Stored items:

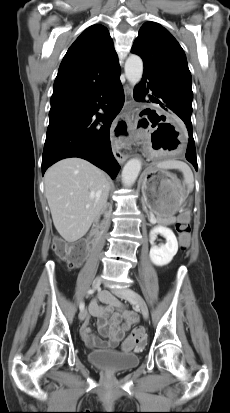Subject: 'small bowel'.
<instances>
[{"mask_svg": "<svg viewBox=\"0 0 230 413\" xmlns=\"http://www.w3.org/2000/svg\"><path fill=\"white\" fill-rule=\"evenodd\" d=\"M98 300L107 304L103 306L93 300L90 303V314L98 318V329L103 337L108 338L107 341H102L94 337L91 333L88 320L82 326V339L85 344L91 348H115L123 339L126 332L138 321L137 315L127 309H124L122 304L114 298L108 291H101L98 294ZM121 318L124 319L120 323ZM132 349V343L126 339L122 345L123 352H129Z\"/></svg>", "mask_w": 230, "mask_h": 413, "instance_id": "1", "label": "small bowel"}]
</instances>
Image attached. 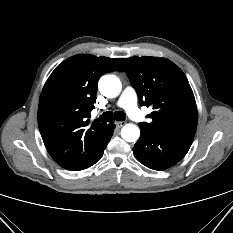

What is required: Your task is to repeat the entries above exactly, omitting the pictures.

Your solution:
Subject: 'small bowel'.
<instances>
[{"mask_svg": "<svg viewBox=\"0 0 230 413\" xmlns=\"http://www.w3.org/2000/svg\"><path fill=\"white\" fill-rule=\"evenodd\" d=\"M98 300L107 304L103 306L93 300L90 303V314L98 318V329L103 337L108 338L107 341H102L94 337L91 333L88 320L82 326V339L85 344L91 348H115L123 339L126 332L138 321L137 315L127 309H124L122 304L114 298L108 291H101L98 294ZM121 318L124 319L120 323ZM132 349V343L126 339L122 345L123 352H129Z\"/></svg>", "mask_w": 230, "mask_h": 413, "instance_id": "1", "label": "small bowel"}]
</instances>
Image attached. 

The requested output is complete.